Child Marriage Costs Billions of Dollars Worldwide

Some governments are taking innovative steps to discourage the practice; fining the wedding DJ

A push to end child marriage globally is slowing, with political, social and economic instability threatening hard-won gains for young women over the past three decades.

Efforts to keep girls in school and other actions to reduce child marriage are being disrupted by economic shocks , cutbacks in global humanitarian assistance , retrenchment in women’s rights and the lingering effects of the Covid-19 pandemic, according to researchers and experts in international development.

Given the challenges, some governments and advocates are changing tactics. Sierra Leone, which had one of the world’s highest rates of child marriage, made attending or even being the DJ at the wedding of a child a punishable crime.

“We’re at this pivotal moment where we could either continue to make progress or go backwards,” said Rachel Vogelstein , a professor and director of the Institute of Global Politics Women’s Initiative at the Columbia University School of International and Public Affairs.
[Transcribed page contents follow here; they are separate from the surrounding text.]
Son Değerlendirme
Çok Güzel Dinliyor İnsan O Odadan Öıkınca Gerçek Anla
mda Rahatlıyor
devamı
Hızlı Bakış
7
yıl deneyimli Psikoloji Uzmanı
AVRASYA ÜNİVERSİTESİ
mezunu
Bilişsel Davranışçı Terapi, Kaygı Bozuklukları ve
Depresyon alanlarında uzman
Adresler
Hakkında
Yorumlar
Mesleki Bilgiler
She is co-author of a new report on the economic costs of child marriage.

Child marriage refers to any formal marriage or informal union between a child under age 18 and an adult or another child. The United Nations considers it a human-rights violation.
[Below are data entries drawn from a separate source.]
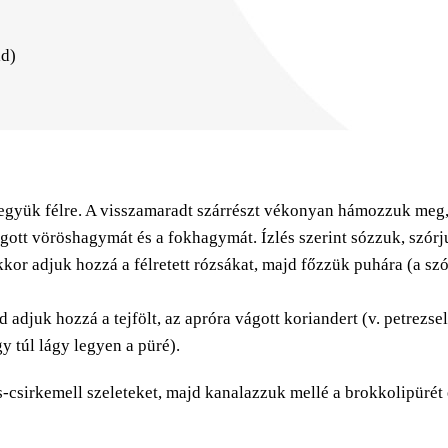
ld)
tegyük félre. A visszamaradt szárrészt vékonyan hámozzuk meg, 
gott vöröshagymát és a fokhagymát. Ízlés szerint sózzuk, szórju
kor adjuk hozzá a félretett rózsákat, majd főzzük puhára (a sz
d adjuk hozzá a tejfölt, az apróra vágott koriandert (v. petrez
y túl lágy legyen a püré).
csirkemell szeleteket, majd kanalazzuk mellé a brokkolipürét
Owing to the risks of adolescent pregnancies and motherhood, the practice is linked to up to 190,000 deaths of children under age 5 annually, as well as 14,000 maternal deaths a year, according to the Columbia report. It costs the global economy $175 billion annually in lost productivity and health risks such as deaths of young mothers and children, the Columbia report said.

“Finance ministers need to know they are leaving GDP growth on the table,” said Sheryl Sandberg , the former chief operating officer of Meta Platforms, who is an advocate and donor committed to ending child marriage. The Sandberg Goldberg Bernthal Family Foundation funded the report.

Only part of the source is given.